▸ **Prompt**
All lines below must be repeated exactly, with the pictures omitted.

(Document layout detection data)
---*---

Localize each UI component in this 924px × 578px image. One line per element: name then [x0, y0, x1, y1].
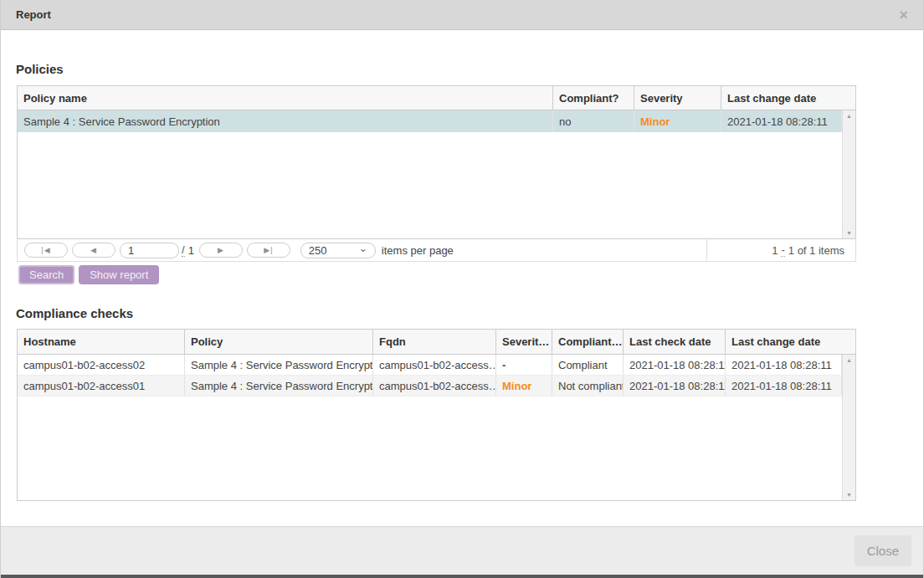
- scroll-up-icon[interactable]: ▲: [846, 357, 852, 363]
- report-dialog: Report × Policies Policy name Compliant?…: [0, 0, 924, 578]
- fqdn-cell: campus01-b02-access…: [373, 376, 496, 396]
- compliant-cell: Compliant: [552, 355, 624, 375]
- column-header-compliant[interactable]: Compliant?: [553, 86, 634, 110]
- last-change-date-cell: 2021-01-18 08:28:11: [726, 355, 842, 375]
- first-page-button[interactable]: |◀: [24, 243, 68, 258]
- dialog-header: Report ×: [1, 0, 923, 30]
- policies-pagination: |◀ ◀ / 1 ▶ ▶| 250 ⌄ items per page 1 - 1…: [17, 239, 856, 262]
- compliant-cell: no: [553, 110, 634, 132]
- compliance-table: Hostname Policy Fqdn Severit… Compliant……: [17, 329, 856, 501]
- range-end: 1 of 1 items: [788, 244, 844, 257]
- compliance-table-header: Hostname Policy Fqdn Severit… Compliant……: [18, 330, 855, 355]
- previous-page-button[interactable]: ◀: [72, 243, 116, 258]
- chevron-down-icon: ⌄: [359, 243, 367, 254]
- policies-table: Policy name Compliant? Severity Last cha…: [17, 85, 856, 239]
- page-number-input[interactable]: [120, 243, 179, 258]
- page-range-label: 1 - 1 of 1 items: [706, 239, 855, 261]
- last-check-date-cell: 2021-01-18 08:28:11: [624, 376, 726, 396]
- close-button[interactable]: Close: [855, 535, 911, 566]
- last-change-date-cell: 2021-01-18 08:28:11: [726, 376, 842, 396]
- policies-table-body: Sample 4 : Service Password Encryption n…: [18, 110, 855, 238]
- bottom-bar: [1, 575, 923, 578]
- column-header-last-change-date[interactable]: Last change date: [721, 86, 855, 110]
- policies-actions: Search Show report: [18, 265, 923, 284]
- table-row[interactable]: campus01-b02-access01 Sample 4 : Service…: [18, 376, 842, 396]
- policy-cell: Sample 4 : Service Password Encrypt…: [185, 355, 373, 375]
- vertical-scrollbar[interactable]: ▲ ▼: [842, 110, 855, 238]
- last-check-date-cell: 2021-01-18 08:28:11: [624, 355, 726, 375]
- column-header-fqdn[interactable]: Fqdn: [373, 330, 496, 354]
- severity-cell: Minor: [634, 110, 721, 132]
- column-header-last-check-date[interactable]: Last check date: [624, 330, 726, 354]
- column-header-last-change-date[interactable]: Last change date: [726, 330, 855, 354]
- hostname-cell: campus01-b02-access01: [18, 376, 185, 396]
- last-page-button[interactable]: ▶|: [247, 243, 290, 258]
- total-pages-label: 1: [188, 244, 194, 257]
- policy-name-cell: Sample 4 : Service Password Encryption: [18, 110, 553, 132]
- fqdn-cell: campus01-b02-access…: [373, 355, 496, 375]
- page-separator: /: [182, 243, 185, 257]
- table-row[interactable]: Sample 4 : Service Password Encryption n…: [18, 110, 842, 132]
- policies-table-header: Policy name Compliant? Severity Last cha…: [18, 86, 855, 110]
- column-header-compliant[interactable]: Compliant…: [552, 330, 624, 354]
- show-report-button[interactable]: Show report: [79, 265, 159, 284]
- compliance-heading: Compliance checks: [1, 306, 923, 320]
- column-header-policy-name[interactable]: Policy name: [18, 86, 553, 110]
- hostname-cell: campus01-b02-access02: [18, 355, 185, 375]
- page-size-select[interactable]: 250 ⌄: [300, 243, 376, 258]
- page-size-value: 250: [309, 244, 327, 257]
- scroll-down-icon[interactable]: ▼: [846, 230, 852, 236]
- range-start: 1: [772, 244, 778, 257]
- table-row[interactable]: campus01-b02-access02 Sample 4 : Service…: [18, 355, 842, 376]
- severity-cell: Minor: [496, 376, 552, 396]
- items-per-page-label: items per page: [382, 244, 454, 257]
- compliance-table-body: campus01-b02-access02 Sample 4 : Service…: [18, 355, 855, 500]
- dialog-title: Report: [16, 8, 51, 21]
- policy-cell: Sample 4 : Service Password Encrypt…: [185, 376, 373, 396]
- close-icon[interactable]: ×: [899, 8, 908, 23]
- dialog-footer: Close: [1, 526, 923, 575]
- column-header-severity[interactable]: Severit…: [496, 330, 552, 354]
- next-page-button[interactable]: ▶: [199, 243, 243, 258]
- compliant-cell: Not compliant: [552, 376, 624, 396]
- column-header-severity[interactable]: Severity: [634, 86, 721, 110]
- search-button[interactable]: Search: [18, 265, 74, 284]
- vertical-scrollbar[interactable]: ▲ ▼: [842, 355, 855, 500]
- scroll-up-icon[interactable]: ▲: [846, 113, 852, 119]
- severity-cell: -: [496, 355, 552, 375]
- scroll-down-icon[interactable]: ▼: [846, 492, 852, 498]
- column-header-policy[interactable]: Policy: [185, 330, 373, 354]
- range-dash: -: [781, 243, 784, 257]
- last-change-date-cell: 2021-01-18 08:28:11: [721, 110, 842, 132]
- policies-heading: Policies: [1, 62, 923, 76]
- column-header-hostname[interactable]: Hostname: [18, 330, 185, 354]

---*---

▸ **Worked solution**
Localize each UI component in this 924px × 578px image. One line per element: name then [x0, y0, x1, y1].
- scroll-up-icon[interactable]: ▲: [846, 357, 852, 363]
- report-dialog: Report × Policies Policy name Compliant?…: [0, 0, 924, 578]
- fqdn-cell: campus01-b02-access…: [373, 376, 496, 396]
- compliant-cell: Compliant: [552, 355, 624, 375]
- column-header-compliant[interactable]: Compliant?: [553, 86, 634, 110]
- last-change-date-cell: 2021-01-18 08:28:11: [726, 355, 842, 375]
- first-page-button[interactable]: |◀: [24, 243, 68, 258]
- dialog-header: Report ×: [1, 0, 923, 30]
- policies-pagination: |◀ ◀ / 1 ▶ ▶| 250 ⌄ items per page 1 - 1…: [17, 239, 856, 262]
- compliant-cell: no: [553, 110, 634, 132]
- compliance-table: Hostname Policy Fqdn Severit… Compliant……: [17, 329, 856, 501]
- range-end: 1 of 1 items: [788, 244, 844, 257]
- compliance-table-header: Hostname Policy Fqdn Severit… Compliant……: [18, 330, 855, 355]
- previous-page-button[interactable]: ◀: [72, 243, 116, 258]
- chevron-down-icon: ⌄: [359, 243, 367, 254]
- policies-table: Policy name Compliant? Severity Last cha…: [17, 85, 856, 239]
- page-number-input[interactable]: [120, 243, 179, 258]
- page-range-label: 1 - 1 of 1 items: [706, 239, 855, 261]
- last-check-date-cell: 2021-01-18 08:28:11: [624, 376, 726, 396]
- close-button[interactable]: Close: [855, 535, 911, 566]
- last-change-date-cell: 2021-01-18 08:28:11: [726, 376, 842, 396]
- policies-table-body: Sample 4 : Service Password Encryption n…: [18, 110, 855, 238]
- bottom-bar: [1, 575, 923, 578]
- column-header-last-change-date[interactable]: Last change date: [721, 86, 855, 110]
- policies-actions: Search Show report: [18, 265, 923, 284]
- table-row[interactable]: campus01-b02-access01 Sample 4 : Service…: [18, 376, 842, 396]
- policy-cell: Sample 4 : Service Password Encrypt…: [185, 355, 373, 375]
- vertical-scrollbar[interactable]: ▲ ▼: [842, 110, 855, 238]
- last-check-date-cell: 2021-01-18 08:28:11: [624, 355, 726, 375]
- column-header-fqdn[interactable]: Fqdn: [373, 330, 496, 354]
- severity-cell: Minor: [634, 110, 721, 132]
- column-header-last-check-date[interactable]: Last check date: [624, 330, 726, 354]
- column-header-last-change-date[interactable]: Last change date: [726, 330, 855, 354]
- hostname-cell: campus01-b02-access01: [18, 376, 185, 396]
- last-page-button[interactable]: ▶|: [247, 243, 290, 258]
- total-pages-label: 1: [188, 244, 194, 257]
- policy-name-cell: Sample 4 : Service Password Encryption: [18, 110, 553, 132]
- fqdn-cell: campus01-b02-access…: [373, 355, 496, 375]
- page-separator: /: [182, 243, 185, 257]
- table-row[interactable]: Sample 4 : Service Password Encryption n…: [18, 110, 842, 132]
- policies-table-header: Policy name Compliant? Severity Last cha…: [18, 86, 855, 110]
- column-header-compliant[interactable]: Compliant…: [552, 330, 624, 354]
- show-report-button[interactable]: Show report: [79, 265, 159, 284]
- compliance-heading: Compliance checks: [1, 306, 923, 320]
- column-header-policy-name[interactable]: Policy name: [18, 86, 553, 110]
- hostname-cell: campus01-b02-access02: [18, 355, 185, 375]
- page-size-select[interactable]: 250 ⌄: [300, 243, 376, 258]
- page-size-value: 250: [309, 244, 327, 257]
- scroll-down-icon[interactable]: ▼: [846, 230, 852, 236]
- range-start: 1: [772, 244, 778, 257]
- table-row[interactable]: campus01-b02-access02 Sample 4 : Service…: [18, 355, 842, 376]
- severity-cell: Minor: [496, 376, 552, 396]
- items-per-page-label: items per page: [382, 244, 454, 257]
- compliance-table-body: campus01-b02-access02 Sample 4 : Service…: [18, 355, 855, 500]
- dialog-title: Report: [16, 8, 51, 21]
- policy-cell: Sample 4 : Service Password Encrypt…: [185, 376, 373, 396]
- close-icon[interactable]: ×: [899, 8, 908, 23]
- dialog-footer: Close: [1, 526, 923, 575]
- column-header-severity[interactable]: Severit…: [496, 330, 552, 354]
- next-page-button[interactable]: ▶: [199, 243, 243, 258]
- compliant-cell: Not compliant: [552, 376, 624, 396]
- column-header-severity[interactable]: Severity: [634, 86, 721, 110]
- search-button[interactable]: Search: [18, 265, 74, 284]
- vertical-scrollbar[interactable]: ▲ ▼: [842, 355, 855, 500]
- scroll-up-icon[interactable]: ▲: [846, 113, 852, 119]
- severity-cell: -: [496, 355, 552, 375]
- scroll-down-icon[interactable]: ▼: [846, 492, 852, 498]
- column-header-policy[interactable]: Policy: [185, 330, 373, 354]
- range-dash: -: [781, 243, 784, 257]
- last-change-date-cell: 2021-01-18 08:28:11: [721, 110, 842, 132]
- policies-heading: Policies: [1, 62, 923, 76]
- column-header-hostname[interactable]: Hostname: [18, 330, 185, 354]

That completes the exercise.